(Stored items from a collection)
◇ ◇ ◇ ◇ ◇ ◇ ◇

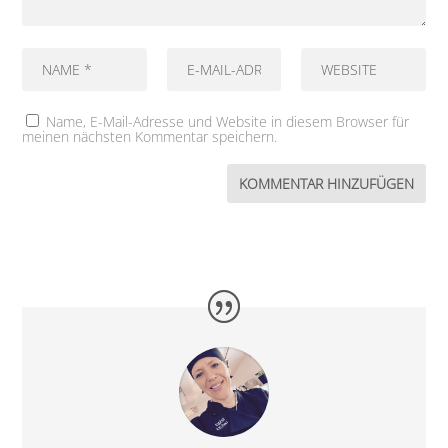
Name, E-Mail-Adresse und Website in diesem Browser für
meinen nächsten Kommentar speichern.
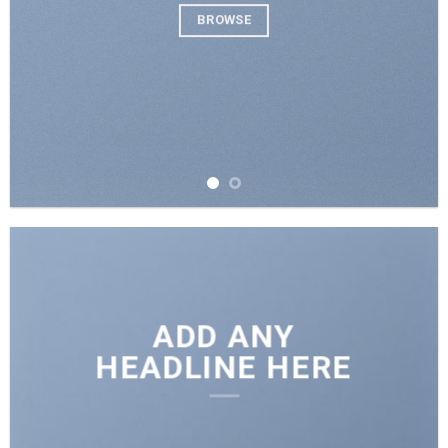
BROWSE
ADD ANY
HEADLINE HERE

◇ ◇ ◇ ◇ ◇ ◇ ◇

● Task prompt: Return the entries verbatim, pictures excluded.

● Solved exercise:
Name, E-Mail-Adresse und Website in diesem Browser für
meinen nächsten Kommentar speichern.
BROWSE
ADD ANY
HEADLINE HERE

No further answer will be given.